(GIVEN INFORMATION)

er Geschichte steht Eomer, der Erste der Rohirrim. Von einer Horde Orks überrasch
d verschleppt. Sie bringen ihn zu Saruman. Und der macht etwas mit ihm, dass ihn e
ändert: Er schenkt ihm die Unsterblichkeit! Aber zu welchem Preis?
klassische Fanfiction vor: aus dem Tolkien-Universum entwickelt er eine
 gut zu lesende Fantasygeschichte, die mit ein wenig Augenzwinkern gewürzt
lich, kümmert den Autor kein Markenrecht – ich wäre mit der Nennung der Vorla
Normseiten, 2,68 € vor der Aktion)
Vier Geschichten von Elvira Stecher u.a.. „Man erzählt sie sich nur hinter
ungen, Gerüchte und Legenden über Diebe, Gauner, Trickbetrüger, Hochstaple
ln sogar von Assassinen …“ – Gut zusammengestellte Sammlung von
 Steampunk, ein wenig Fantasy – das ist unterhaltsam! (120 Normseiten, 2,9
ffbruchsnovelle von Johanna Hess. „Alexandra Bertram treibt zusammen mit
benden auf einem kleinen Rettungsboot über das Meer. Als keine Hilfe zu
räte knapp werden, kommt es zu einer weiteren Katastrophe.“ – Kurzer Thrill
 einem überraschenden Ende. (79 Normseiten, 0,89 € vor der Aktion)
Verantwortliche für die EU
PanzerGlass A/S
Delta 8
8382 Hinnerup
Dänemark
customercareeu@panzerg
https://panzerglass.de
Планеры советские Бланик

(End GIVEN INFORMATION)
(GIVEN INFORMATION)

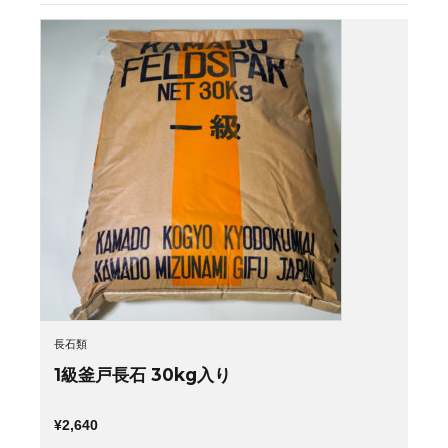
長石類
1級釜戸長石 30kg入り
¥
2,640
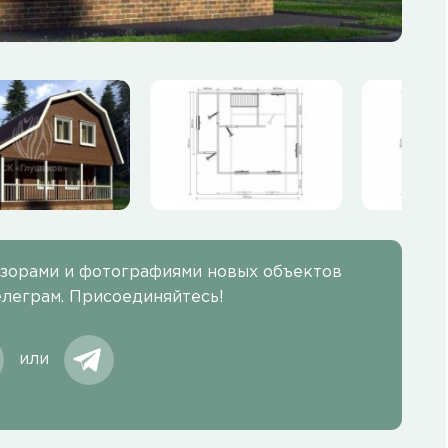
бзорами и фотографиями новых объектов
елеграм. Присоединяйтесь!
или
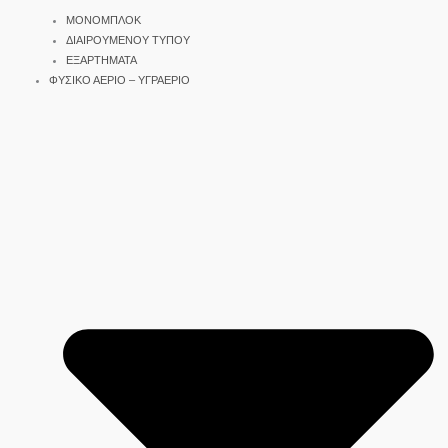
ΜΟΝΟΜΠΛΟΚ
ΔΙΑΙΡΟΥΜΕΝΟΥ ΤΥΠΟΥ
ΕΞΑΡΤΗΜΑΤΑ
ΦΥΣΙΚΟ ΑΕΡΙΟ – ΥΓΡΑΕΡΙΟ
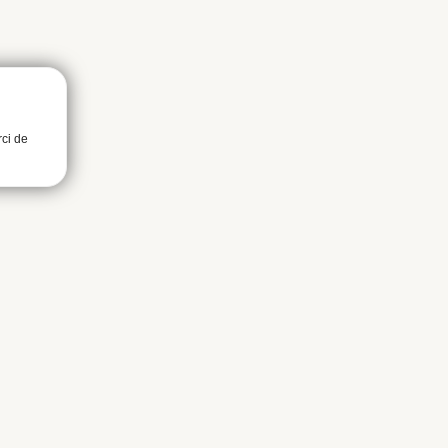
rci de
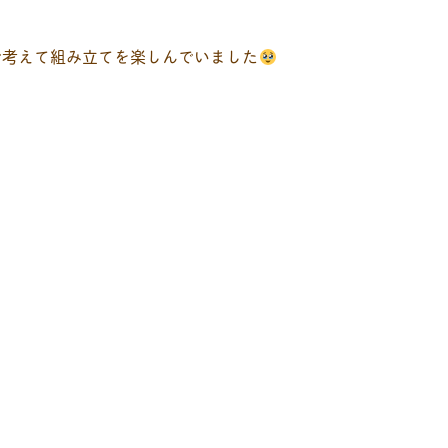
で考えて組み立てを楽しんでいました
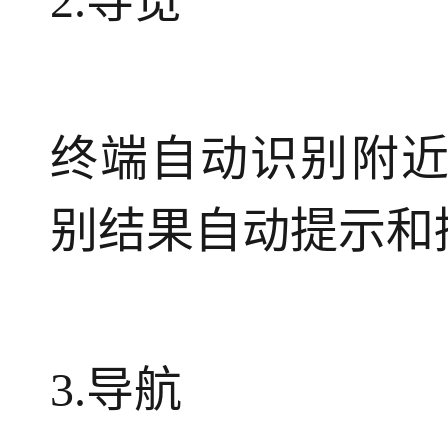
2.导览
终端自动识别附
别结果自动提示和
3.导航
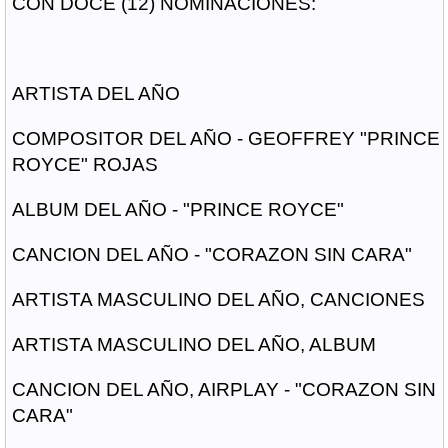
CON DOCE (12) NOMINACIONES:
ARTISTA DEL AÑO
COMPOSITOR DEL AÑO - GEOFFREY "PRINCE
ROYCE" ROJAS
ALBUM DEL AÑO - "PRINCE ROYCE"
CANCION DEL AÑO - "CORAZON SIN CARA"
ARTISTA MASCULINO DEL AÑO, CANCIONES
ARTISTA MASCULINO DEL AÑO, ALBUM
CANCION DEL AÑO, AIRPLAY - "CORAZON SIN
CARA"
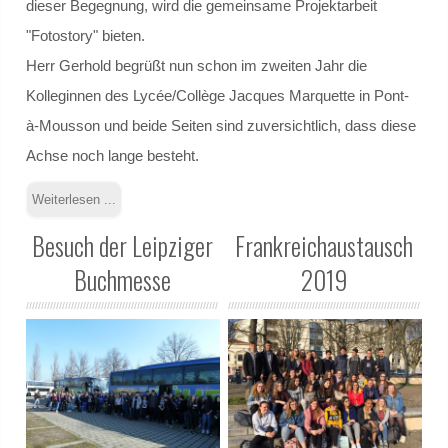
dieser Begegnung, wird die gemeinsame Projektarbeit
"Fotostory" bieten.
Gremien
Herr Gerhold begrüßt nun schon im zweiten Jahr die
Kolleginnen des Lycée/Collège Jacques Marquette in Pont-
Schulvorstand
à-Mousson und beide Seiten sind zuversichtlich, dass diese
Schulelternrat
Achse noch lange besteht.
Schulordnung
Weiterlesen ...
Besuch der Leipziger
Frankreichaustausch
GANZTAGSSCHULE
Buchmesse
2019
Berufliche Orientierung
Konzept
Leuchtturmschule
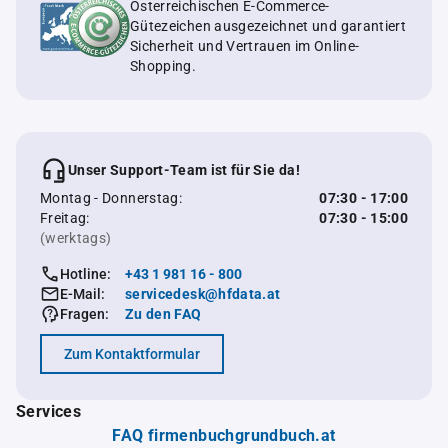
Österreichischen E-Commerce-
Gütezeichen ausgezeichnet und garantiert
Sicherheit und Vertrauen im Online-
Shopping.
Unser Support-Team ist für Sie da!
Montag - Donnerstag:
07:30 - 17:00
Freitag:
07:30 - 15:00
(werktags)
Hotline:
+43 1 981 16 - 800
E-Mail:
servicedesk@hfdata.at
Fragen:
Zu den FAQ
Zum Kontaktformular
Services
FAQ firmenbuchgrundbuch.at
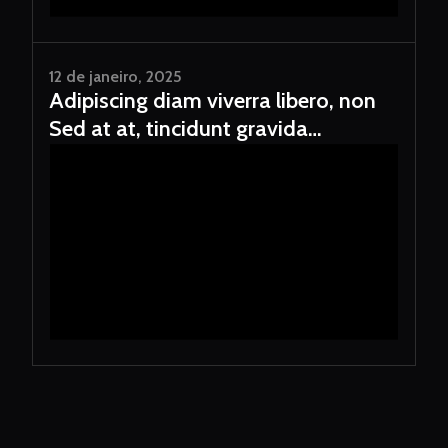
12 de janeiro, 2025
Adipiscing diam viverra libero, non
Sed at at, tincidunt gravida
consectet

(End GIVEN INFORMATION)

> [TASK ITEM] There is a line with "er Geschichte steht" and a line with "Планеры советские Бланик" above. Copy exactly those two lines and all lines between them, with nothing else.

> [SOLUTION]
er Geschichte steht Eomer, der Erste der Rohirrim. Von einer Horde Orks überrasch
d verschleppt. Sie bringen ihn zu Saruman. Und der macht etwas mit ihm, dass ihn e
ändert: Er schenkt ihm die Unsterblichkeit! Aber zu welchem Preis?
klassische Fanfiction vor: aus dem Tolkien-Universum entwickelt er eine
 gut zu lesende Fantasygeschichte, die mit ein wenig Augenzwinkern gewürzt
lich, kümmert den Autor kein Markenrecht – ich wäre mit der Nennung der Vorla
Normseiten, 2,68 € vor der Aktion)
Vier Geschichten von Elvira Stecher u.a.. „Man erzählt sie sich nur hinter
ungen, Gerüchte und Legenden über Diebe, Gauner, Trickbetrüger, Hochstaple
ln sogar von Assassinen …“ – Gut zusammengestellte Sammlung von
 Steampunk, ein wenig Fantasy – das ist unterhaltsam! (120 Normseiten, 2,9
ffbruchsnovelle von Johanna Hess. „Alexandra Bertram treibt zusammen mit
benden auf einem kleinen Rettungsboot über das Meer. Als keine Hilfe zu
räte knapp werden, kommt es zu einer weiteren Katastrophe.“ – Kurzer Thrill
 einem überraschenden Ende. (79 Normseiten, 0,89 € vor der Aktion)
Verantwortliche für die EU
PanzerGlass A/S
Delta 8
8382 Hinnerup
Dänemark
customercareeu@panzerg
https://panzerglass.de
Планеры советские Бланик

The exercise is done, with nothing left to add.